TED TINLING (Washington Port, 1989)
“She was an actress. I would leave her alone for a few minutes and she would do her poses in front of the mirror and please herself how the dress was going to look on her.”
“A one-grip stroke maker, Maria’s backhand was a poem of sweeping grace and her volleys the brushings of a master artist. Send her a lob and she pounced with the menacing swiftness of a panther to bury the ball with a frightening finality; hers was a smash no man would scorn.”
GWEN ROBYNS (“Wimbledon: The Hidden Drama”, published 1973)
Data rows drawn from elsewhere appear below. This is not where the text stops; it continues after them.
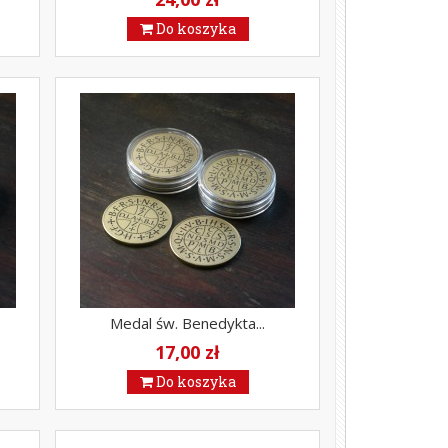
Do koszyka
Medal św. Benedykta...
17,00 zł
Do koszyka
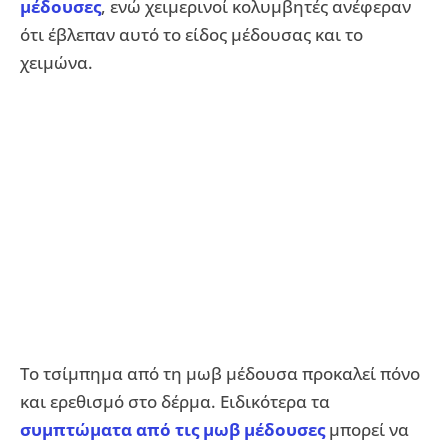
μέδουσες
, ενώ χειμερινοί κολυμβητές ανέφεραν
ότι έβλεπαν αυτό το είδος μέδουσας και το
χειμώνα.
Το τσίμπημα από τη μωβ μέδουσα προκαλεί πόνο
και ερεθισμό στο δέρμα. Ειδικότερα τα
συμπτώματα από τις μωβ μέδουσες
μπορεί να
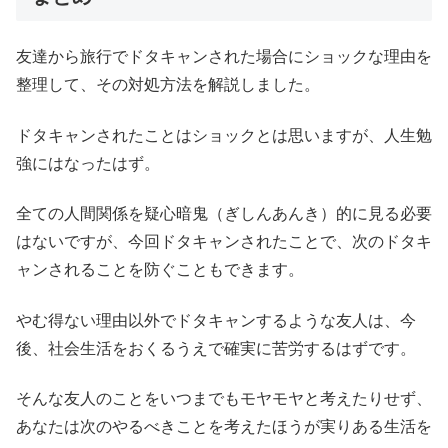
友達から旅行でドタキャンされた場合にショックな理由を
整理して、その対処方法を解説しました。
ドタキャンされたことはショックとは思いますが、人生勉
強にはなったはず。
全ての人間関係を疑心暗鬼（ぎしんあんき）的に見る必要
はないですが、今回ドタキャンされたことで、次のドタキ
ャンされることを防ぐこともできます。
やむ得ない理由以外でドタキャンするような友人は、今
後、社会生活をおくるうえで確実に苦労するはずです。
そんな友人のことをいつまでもモヤモヤと考えたりせず、
あなたは次のやるべきことを考えたほうが実りある生活を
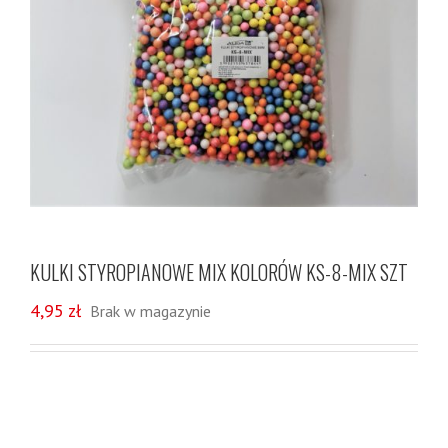
KULKI STYROPIANOWE MIX KOLORÓW KS-8-MIX SZT
4,95
zł
Brak w magazynie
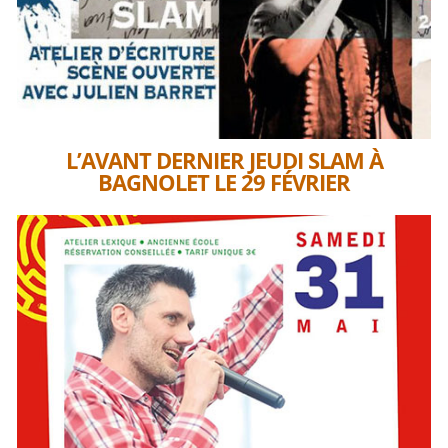
L’AVANT DERNIER JEUDI SLAM À
BAGNOLET LE 29 FÉVRIER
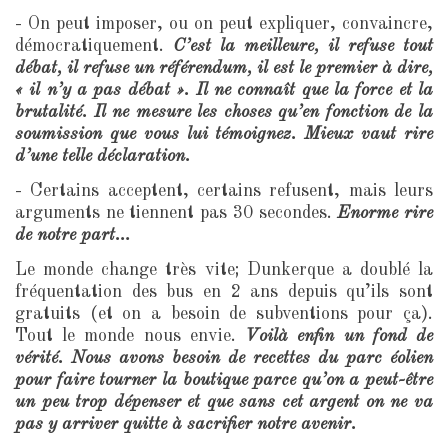
- On peut imposer, ou on peut expliquer, convaincre,
démocratiquement.
C’est la meilleure, il refuse tout
débat, il refuse un référendum, il est le premier à dire,
« il n’y a pas débat ». Il ne connaît que la force et la
brutalité. Il ne mesure les choses qu’en fonction de la
soumission que vous lui témoignez. Mieux vaut rire
d’une telle déclaration.
- Certains acceptent, certains refusent, mais leurs
arguments ne tiennent pas 30 secondes.
Enorme rire
de notre part…
Le monde change très vite; Dunkerque a doublé la
fréquentation des bus en 2 ans depuis qu’ils sont
gratuits (et on a besoin de subventions pour ça).
Tout le monde nous envie.
Voilà enfin un fond de
vérité. Nous avons besoin de recettes du parc éolien
pour faire tourner la boutique parce qu’on a peut-être
un peu trop dépenser et que sans cet argent on ne va
pas y arriver quitte à sacrifier notre avenir.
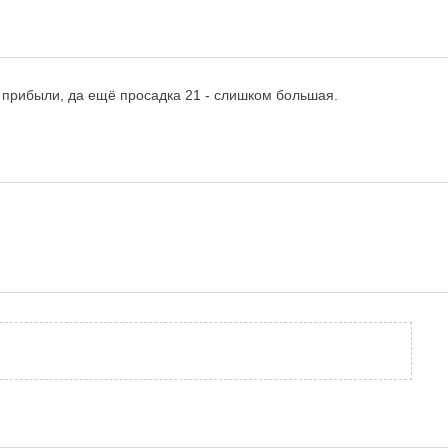
7 прибыли, да ещё просадка 21 - слишком большая.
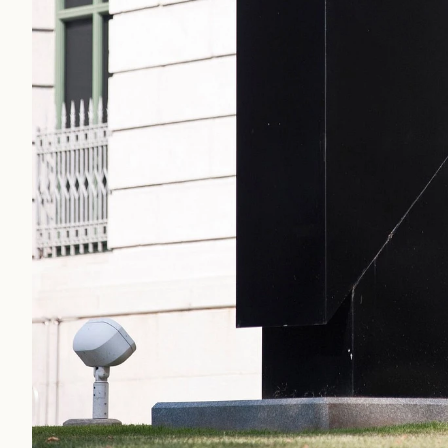
EN SAVOIR PLUS SUR CETTE IMAGE
OUVRIR LA MODALE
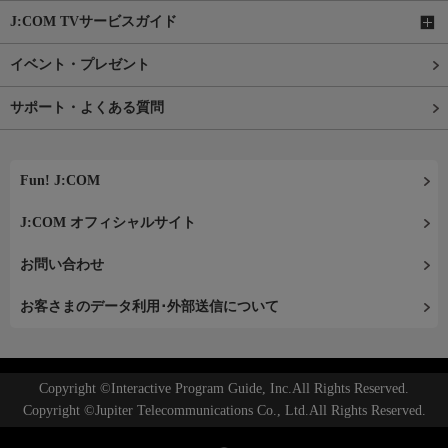
J:COM TVサービスガイド
イベント・プレゼント
サポート・よくある質問
Fun! J:COM
J:COM オフィシャルサイト
お問い合わせ
お客さまのデータ利用･外部送信について
Copyright ©Interactive Program Guide, Inc.All Rights Reserved.
Copyright ©Jupiter Telecommunications Co., Ltd.All Rights Reserved.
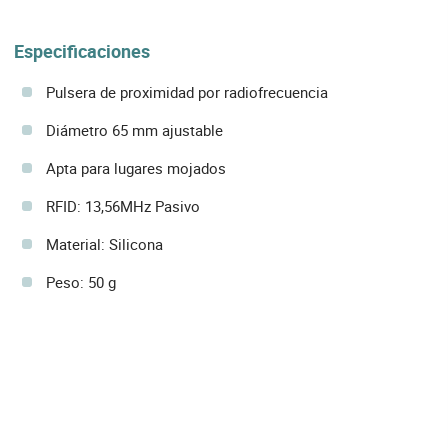
Especificaciones
Pulsera de proximidad por radiofrecuencia
Diámetro 65 mm ajustable
Apta para lugares mojados
RFID: 13,56MHz Pasivo
Material: Silicona
Peso: 50 g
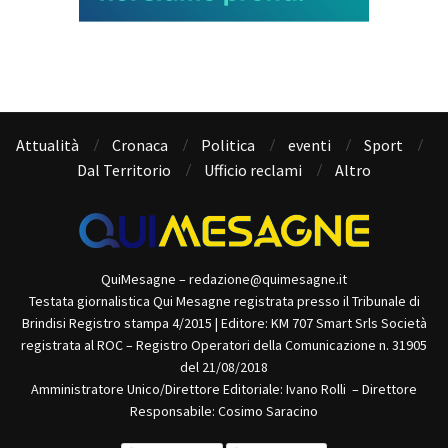
Attualità
Cronaca
Politica
eventi
Sport
Dal Territorio
Ufficio reclami
Altro
QuiMesagne – redazione@quimesagne.it
Testata giornalistica Qui Mesagne registrata presso il Tribunale di
Brindisi Registro stampa 4/2015 | Editore: KM 707 Smart Srls Società
registrata al ROC – Registro Operatori della Comunicazione n. 31905
del 21/08/2018
Amministratore Unico/Direttore Editoriale: Ivano Rolli – Direttore
Responsabile: Cosimo Saracino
“She looked like an exotic Siamese cat as she roamed the court. Maria was sinuous, sensuous and feminine. They called her the Queen of Wimbledon.”
TED TINLING (“A Handful of Summers” by Gordon Forbes, published 1978)
“Maria Bueno, a magnificent panther of a woman.
“… the incomparably balletic and flamboyant Bueno. Volleying beautifully, playing with breathtaking boldness and panache, the lithe Brazilian became the first South American woman to win the Wimbledon singles.
MAX ROBERTSON (“Wimbledon 1877 – 1977″, published 1977)
“Rarely, if ever, has such physical beauty of movement been combined with such marvellous strokes, to which timing gave ferocious power, allied usually to impeccable length. She looked like a panther hunting for the kill. At peak form her game was imperious; all she lacked was Little Mo’s consistency….. At her height, Maria had been a queen whose grace and power were without compare.”
DAVID GRAY (“Shades of Gray”, published 1988)
“Miss Bueno, slim, dark, swift, and super-feminine in her inconsistency, her love for a fine dress and for a quick cry of admiration…. “
“Between 1959 and 1964 we were treated to three regal wins from the artistic racket of the elegant queen of Brazilian tennis, Maria Bueno. Here was poetry in motion whose every movement combined the grace of a ballet dancer with the controlled power of a top gymnast.”
“She was such a beautiful player. I used to watch her play, and not watch the ball at all.”